As the clash between dairy and non-dairy camps rages on, both sides can recognize the upper lips featured in MilkPEP’s iconic got milk? campaign. Through the 90s and 00s, photos of celebrities sporting thin, white mustaches dominated our cultural consciousness, but even though the campaign successfully took over commercials and cafeterias across the country, consumers are becoming increasingly reluctant toward milk’s once-promising health benefits.
The campaign’s two-word question plays a significant role in Jens Settergren’s sensorial installation at Viborg Kunsthal. Through a suite of sleek LED simulations, Milk Plus follows the aesthetic journey of dairy marketing and its contributions to a tech-mediated body. Here, the Danish artist constructs a sci-fi world of his own. In a storm of blood cells, synthetic babies and Doppler-like heartbeats, he questions the nature of consumption itself: when do we feed and when are we fed on?

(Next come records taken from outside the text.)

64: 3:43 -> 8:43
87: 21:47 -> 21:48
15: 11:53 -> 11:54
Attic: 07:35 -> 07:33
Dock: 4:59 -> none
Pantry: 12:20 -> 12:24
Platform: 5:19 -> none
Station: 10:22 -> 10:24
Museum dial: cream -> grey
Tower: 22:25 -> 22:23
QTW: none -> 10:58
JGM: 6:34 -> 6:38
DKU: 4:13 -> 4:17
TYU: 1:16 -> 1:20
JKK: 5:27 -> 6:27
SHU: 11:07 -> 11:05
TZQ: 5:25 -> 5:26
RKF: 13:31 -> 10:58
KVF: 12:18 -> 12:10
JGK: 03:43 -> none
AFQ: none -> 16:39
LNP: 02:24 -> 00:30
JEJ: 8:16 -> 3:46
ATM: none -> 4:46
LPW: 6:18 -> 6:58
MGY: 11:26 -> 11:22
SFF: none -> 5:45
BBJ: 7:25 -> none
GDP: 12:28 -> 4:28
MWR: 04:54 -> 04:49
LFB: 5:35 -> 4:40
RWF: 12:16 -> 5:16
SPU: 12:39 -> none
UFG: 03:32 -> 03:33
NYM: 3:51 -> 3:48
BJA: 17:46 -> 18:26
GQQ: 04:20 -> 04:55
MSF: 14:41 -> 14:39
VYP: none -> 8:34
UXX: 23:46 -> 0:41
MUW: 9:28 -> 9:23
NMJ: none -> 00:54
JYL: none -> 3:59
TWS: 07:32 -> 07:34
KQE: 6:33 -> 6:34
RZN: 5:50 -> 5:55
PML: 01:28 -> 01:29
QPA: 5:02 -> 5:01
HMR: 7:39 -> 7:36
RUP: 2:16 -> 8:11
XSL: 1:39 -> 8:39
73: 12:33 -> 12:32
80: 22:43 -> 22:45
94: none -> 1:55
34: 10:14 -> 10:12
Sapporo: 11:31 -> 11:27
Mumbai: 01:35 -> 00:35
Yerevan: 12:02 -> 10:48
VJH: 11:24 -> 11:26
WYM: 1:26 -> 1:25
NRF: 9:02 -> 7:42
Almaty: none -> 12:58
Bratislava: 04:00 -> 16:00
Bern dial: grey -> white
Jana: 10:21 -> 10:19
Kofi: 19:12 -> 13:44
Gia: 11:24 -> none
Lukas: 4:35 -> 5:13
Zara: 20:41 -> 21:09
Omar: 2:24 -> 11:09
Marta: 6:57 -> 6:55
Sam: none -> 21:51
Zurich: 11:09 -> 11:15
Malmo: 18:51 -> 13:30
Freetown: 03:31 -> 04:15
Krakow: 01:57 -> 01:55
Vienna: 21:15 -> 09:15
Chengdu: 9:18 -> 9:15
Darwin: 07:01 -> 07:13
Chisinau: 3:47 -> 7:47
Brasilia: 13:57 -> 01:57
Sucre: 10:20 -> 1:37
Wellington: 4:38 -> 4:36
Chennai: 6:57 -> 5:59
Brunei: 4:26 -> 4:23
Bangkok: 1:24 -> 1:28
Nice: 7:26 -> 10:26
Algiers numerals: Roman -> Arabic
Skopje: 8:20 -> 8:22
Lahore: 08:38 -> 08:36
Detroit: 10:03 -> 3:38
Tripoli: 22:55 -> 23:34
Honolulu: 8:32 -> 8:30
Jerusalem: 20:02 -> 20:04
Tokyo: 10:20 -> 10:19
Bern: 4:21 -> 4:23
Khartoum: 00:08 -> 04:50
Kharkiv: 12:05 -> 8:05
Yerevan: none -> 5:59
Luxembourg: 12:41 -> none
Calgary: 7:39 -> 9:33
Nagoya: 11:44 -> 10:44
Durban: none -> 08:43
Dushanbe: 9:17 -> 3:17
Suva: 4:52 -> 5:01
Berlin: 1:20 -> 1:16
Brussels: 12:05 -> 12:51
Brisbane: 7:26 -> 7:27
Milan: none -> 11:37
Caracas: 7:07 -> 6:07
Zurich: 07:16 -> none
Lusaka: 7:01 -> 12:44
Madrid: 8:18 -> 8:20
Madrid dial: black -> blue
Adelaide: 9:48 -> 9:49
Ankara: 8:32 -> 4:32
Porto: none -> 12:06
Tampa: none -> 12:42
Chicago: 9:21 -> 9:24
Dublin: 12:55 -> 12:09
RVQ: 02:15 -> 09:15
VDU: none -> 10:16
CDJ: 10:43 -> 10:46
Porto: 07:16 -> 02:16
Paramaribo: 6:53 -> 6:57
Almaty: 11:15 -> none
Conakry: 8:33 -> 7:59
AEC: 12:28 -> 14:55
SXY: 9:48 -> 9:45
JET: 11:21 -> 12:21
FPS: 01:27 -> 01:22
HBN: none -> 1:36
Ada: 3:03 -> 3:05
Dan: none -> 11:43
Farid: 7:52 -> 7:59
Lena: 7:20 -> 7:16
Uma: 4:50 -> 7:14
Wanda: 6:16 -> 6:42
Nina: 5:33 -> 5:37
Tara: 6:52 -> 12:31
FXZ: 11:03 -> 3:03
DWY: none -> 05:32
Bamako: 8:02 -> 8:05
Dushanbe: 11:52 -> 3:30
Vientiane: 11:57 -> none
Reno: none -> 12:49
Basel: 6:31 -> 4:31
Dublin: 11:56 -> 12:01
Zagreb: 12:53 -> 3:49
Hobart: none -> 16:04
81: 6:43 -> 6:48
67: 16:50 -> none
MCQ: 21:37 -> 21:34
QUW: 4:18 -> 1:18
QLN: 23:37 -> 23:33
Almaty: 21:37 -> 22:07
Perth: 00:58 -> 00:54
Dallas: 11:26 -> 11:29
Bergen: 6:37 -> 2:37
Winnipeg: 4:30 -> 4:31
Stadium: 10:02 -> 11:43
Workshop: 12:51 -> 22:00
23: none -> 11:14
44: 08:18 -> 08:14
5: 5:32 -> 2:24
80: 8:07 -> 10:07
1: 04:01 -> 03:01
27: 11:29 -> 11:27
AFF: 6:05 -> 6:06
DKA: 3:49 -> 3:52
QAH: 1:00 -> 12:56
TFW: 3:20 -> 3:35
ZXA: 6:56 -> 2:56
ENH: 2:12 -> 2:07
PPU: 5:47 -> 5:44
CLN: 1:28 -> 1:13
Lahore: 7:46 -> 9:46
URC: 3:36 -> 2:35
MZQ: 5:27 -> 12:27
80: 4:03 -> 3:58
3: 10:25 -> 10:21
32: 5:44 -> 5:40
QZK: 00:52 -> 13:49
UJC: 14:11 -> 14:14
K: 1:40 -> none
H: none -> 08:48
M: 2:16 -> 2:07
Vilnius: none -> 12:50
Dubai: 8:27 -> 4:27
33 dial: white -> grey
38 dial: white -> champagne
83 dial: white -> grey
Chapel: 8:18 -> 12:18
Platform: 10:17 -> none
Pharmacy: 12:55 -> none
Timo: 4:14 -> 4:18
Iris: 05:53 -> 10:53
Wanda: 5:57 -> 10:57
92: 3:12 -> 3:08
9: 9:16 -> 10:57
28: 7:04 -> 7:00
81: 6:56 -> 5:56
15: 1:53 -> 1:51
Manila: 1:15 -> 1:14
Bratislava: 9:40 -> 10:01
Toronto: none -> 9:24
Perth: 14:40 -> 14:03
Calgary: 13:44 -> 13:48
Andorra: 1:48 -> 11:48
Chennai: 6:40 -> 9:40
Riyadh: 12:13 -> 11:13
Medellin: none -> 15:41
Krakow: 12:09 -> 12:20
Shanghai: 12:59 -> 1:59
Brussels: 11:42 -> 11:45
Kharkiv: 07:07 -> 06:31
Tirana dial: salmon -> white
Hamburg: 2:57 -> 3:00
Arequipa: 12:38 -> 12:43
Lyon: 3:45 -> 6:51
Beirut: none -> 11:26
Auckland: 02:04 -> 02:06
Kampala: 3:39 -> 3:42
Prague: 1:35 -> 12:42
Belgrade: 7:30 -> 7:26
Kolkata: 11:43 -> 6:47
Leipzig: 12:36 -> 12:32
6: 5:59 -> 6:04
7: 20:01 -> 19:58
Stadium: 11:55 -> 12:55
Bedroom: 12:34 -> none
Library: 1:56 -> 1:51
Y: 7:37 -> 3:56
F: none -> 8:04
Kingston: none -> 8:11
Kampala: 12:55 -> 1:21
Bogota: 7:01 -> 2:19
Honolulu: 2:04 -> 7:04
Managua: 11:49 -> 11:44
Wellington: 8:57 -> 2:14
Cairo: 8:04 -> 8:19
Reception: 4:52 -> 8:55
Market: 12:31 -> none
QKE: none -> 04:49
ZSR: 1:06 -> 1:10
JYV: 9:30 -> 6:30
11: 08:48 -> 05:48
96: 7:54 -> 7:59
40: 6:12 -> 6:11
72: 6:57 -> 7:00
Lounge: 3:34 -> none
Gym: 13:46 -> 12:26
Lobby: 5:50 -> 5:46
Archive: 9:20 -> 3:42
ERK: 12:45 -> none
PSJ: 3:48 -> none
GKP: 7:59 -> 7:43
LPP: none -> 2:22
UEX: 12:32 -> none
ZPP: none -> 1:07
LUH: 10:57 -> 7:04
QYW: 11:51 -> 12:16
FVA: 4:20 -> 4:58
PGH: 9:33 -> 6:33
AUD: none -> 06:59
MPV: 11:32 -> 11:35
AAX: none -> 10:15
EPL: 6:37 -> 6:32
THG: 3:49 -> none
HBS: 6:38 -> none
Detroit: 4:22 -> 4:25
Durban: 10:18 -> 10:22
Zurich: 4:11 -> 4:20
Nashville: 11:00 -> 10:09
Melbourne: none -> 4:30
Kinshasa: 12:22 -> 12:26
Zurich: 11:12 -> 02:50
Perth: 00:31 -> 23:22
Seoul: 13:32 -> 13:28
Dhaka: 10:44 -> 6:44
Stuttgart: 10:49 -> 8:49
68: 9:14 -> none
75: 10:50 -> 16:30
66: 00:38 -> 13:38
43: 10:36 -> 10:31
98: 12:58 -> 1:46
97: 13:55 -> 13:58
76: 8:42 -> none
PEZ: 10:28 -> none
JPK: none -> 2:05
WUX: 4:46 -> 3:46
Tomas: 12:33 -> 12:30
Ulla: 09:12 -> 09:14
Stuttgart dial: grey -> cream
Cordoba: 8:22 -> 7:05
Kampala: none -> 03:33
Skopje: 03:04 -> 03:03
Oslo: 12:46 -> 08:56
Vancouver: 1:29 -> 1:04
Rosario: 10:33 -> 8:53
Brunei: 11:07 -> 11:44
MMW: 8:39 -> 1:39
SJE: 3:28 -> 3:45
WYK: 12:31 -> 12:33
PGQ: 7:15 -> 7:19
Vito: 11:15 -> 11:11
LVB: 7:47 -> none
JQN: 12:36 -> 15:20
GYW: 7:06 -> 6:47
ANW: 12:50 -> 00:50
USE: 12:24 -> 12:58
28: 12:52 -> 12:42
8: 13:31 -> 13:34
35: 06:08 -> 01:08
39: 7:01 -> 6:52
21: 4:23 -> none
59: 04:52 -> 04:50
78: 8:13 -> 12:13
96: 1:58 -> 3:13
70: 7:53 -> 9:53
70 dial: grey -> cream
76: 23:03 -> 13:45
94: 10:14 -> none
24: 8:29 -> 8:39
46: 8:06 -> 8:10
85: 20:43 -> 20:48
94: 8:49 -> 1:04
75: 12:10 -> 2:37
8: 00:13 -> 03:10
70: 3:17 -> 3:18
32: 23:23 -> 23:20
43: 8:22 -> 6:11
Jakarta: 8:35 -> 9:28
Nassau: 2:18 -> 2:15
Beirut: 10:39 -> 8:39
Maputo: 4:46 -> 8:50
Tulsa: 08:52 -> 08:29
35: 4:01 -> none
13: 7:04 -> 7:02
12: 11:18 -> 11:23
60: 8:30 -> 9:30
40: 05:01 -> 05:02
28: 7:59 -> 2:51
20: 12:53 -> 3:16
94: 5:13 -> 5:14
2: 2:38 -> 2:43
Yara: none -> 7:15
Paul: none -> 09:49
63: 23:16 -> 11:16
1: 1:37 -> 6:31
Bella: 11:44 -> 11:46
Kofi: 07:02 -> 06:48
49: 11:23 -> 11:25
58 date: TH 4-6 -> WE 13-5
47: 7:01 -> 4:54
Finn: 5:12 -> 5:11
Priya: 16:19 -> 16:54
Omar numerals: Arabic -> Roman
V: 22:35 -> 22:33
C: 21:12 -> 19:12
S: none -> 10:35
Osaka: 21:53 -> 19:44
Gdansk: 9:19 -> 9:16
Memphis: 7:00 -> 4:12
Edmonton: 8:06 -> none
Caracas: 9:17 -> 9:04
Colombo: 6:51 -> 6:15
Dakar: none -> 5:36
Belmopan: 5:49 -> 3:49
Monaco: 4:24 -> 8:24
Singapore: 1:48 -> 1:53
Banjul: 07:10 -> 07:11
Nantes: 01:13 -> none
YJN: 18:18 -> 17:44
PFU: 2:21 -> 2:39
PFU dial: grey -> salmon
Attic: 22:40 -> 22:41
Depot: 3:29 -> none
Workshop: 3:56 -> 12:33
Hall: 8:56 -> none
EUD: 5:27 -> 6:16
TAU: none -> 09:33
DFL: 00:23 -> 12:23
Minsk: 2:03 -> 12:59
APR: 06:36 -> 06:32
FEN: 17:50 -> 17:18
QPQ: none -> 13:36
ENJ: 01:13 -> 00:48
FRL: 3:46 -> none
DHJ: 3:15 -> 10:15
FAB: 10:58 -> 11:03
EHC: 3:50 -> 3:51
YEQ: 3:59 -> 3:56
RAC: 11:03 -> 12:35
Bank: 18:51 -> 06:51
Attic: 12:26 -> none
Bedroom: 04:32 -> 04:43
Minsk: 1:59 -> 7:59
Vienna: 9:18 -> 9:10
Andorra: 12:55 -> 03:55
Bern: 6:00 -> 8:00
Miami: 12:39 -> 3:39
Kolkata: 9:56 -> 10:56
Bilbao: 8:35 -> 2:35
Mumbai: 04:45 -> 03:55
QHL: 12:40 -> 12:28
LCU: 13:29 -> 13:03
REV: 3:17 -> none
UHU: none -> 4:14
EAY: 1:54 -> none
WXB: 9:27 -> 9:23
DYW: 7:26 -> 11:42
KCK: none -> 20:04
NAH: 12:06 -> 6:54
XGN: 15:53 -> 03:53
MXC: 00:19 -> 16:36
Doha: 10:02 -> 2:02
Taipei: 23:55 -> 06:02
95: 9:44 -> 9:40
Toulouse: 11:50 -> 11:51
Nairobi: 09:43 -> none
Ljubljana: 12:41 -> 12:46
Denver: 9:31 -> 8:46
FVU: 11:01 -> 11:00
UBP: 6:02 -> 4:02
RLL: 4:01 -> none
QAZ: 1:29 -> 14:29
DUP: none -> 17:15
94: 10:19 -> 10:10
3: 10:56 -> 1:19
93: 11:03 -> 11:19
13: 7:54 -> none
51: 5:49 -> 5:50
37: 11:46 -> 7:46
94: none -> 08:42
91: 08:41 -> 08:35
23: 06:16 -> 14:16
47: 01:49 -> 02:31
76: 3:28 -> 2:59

The exhibition explores the enduring significance of milk as a symbol of vitality, purity and health. While connotations of “mother’s milk” evoke ideas of care and protection, a critical examination of Big Milk and its deprivation-style marketing tactics reveals a more nefarious side. Pinning these associations alongside one another, Settergren highlights the moment when “the advertising-like velvety soft and chalk-white milk flows in slow-motion before our gaze, animated in a creation-mythological manner to possess its own agency,” the gallery writes in a release.
Milk Plus is now on view in Denmark through January 12, 2025.